Task description: Count every line below that contains "alla", then give that count and nothing else.
─── Entries provided ───
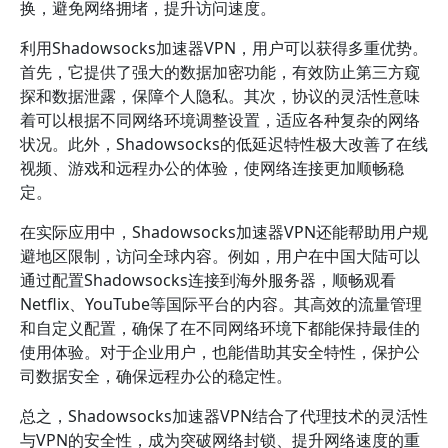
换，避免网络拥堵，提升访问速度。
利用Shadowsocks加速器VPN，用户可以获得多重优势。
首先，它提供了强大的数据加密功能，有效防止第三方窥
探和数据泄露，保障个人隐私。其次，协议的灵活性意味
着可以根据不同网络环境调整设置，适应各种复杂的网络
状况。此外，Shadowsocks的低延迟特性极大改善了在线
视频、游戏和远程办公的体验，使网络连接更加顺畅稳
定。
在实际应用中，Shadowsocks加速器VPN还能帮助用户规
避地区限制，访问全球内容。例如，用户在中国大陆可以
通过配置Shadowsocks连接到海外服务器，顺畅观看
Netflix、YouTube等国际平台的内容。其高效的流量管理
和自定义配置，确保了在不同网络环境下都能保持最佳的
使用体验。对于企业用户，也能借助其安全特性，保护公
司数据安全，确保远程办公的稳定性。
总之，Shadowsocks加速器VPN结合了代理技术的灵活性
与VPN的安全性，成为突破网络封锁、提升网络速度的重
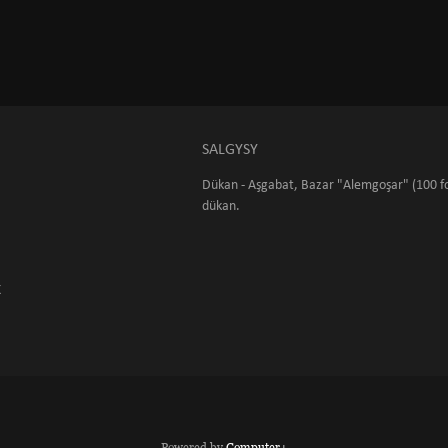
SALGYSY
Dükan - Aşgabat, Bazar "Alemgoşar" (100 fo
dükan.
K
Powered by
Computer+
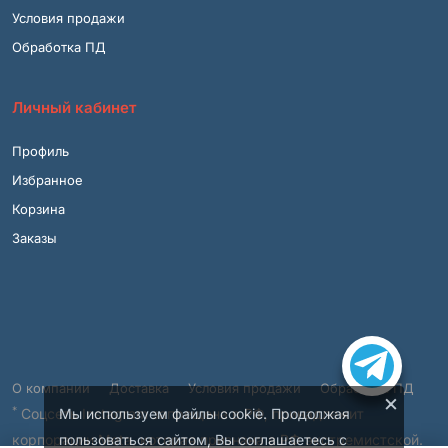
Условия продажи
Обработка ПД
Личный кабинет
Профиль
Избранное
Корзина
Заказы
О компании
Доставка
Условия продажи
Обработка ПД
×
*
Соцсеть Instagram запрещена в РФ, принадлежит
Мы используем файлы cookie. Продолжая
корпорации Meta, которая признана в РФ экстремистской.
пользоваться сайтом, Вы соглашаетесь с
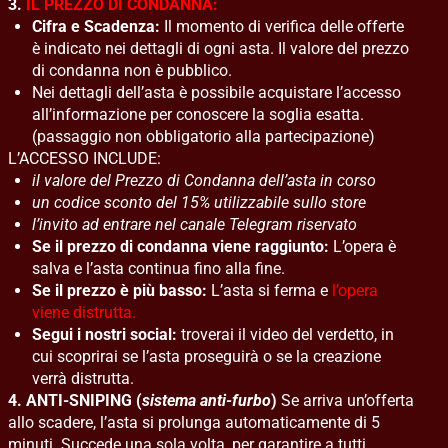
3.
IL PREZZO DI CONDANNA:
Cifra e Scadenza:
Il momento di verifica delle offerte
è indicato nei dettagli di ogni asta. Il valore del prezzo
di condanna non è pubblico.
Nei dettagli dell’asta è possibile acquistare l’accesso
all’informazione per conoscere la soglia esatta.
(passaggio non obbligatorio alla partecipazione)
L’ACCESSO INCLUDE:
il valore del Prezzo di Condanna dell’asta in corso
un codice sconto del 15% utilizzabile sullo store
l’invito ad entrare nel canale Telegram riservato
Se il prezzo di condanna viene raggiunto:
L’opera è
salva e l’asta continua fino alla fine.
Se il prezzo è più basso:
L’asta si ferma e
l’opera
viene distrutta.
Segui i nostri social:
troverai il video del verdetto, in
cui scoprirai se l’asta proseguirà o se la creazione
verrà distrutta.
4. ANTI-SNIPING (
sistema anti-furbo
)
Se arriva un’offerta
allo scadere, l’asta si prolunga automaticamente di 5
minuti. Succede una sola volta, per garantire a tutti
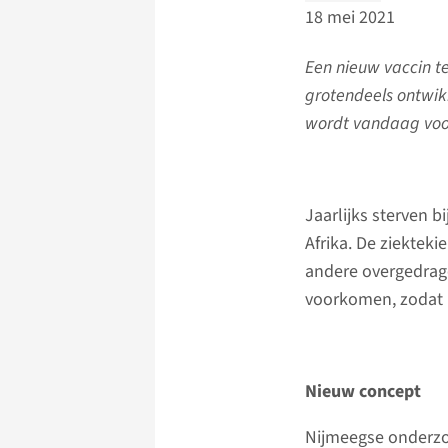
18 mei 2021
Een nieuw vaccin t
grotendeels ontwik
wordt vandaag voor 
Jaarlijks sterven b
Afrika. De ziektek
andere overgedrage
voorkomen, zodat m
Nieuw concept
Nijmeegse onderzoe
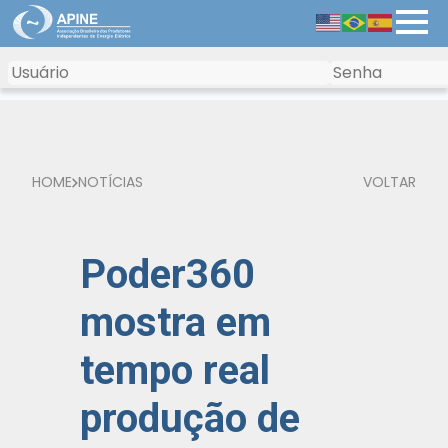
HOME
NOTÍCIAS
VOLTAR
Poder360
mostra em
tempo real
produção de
───
─── Entries provided ───
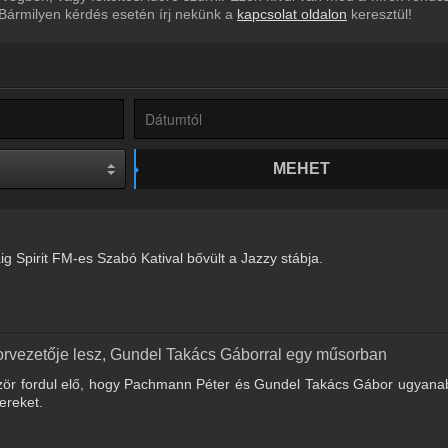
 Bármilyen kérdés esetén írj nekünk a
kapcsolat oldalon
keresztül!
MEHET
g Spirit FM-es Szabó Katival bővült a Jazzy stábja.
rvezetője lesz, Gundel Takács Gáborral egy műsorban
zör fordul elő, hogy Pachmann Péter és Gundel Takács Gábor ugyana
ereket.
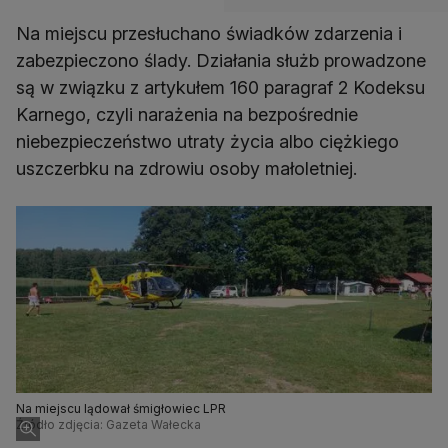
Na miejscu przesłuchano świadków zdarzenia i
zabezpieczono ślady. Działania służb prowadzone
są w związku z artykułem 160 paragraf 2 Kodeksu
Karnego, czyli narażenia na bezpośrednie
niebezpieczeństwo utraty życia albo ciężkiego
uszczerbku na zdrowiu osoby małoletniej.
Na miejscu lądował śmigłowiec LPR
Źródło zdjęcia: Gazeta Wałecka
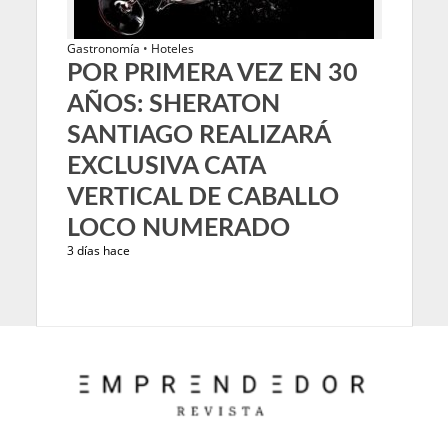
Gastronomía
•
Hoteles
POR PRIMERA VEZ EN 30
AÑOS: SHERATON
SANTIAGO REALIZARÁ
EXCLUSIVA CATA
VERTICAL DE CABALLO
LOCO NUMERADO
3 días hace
───
─── Entries provided ───
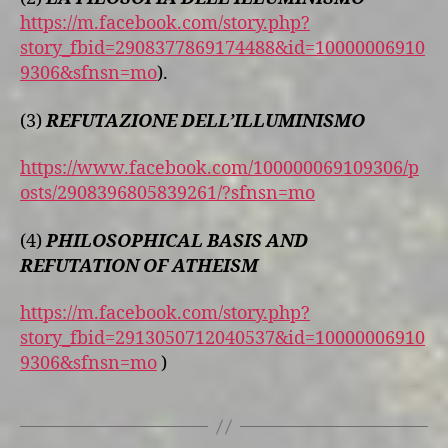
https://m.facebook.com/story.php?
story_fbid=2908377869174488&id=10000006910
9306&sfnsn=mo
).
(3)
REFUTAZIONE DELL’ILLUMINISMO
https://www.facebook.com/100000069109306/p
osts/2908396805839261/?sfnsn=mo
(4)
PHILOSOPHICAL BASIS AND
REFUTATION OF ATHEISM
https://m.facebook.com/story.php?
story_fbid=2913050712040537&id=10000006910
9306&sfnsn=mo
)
───
Output for this exercise: 2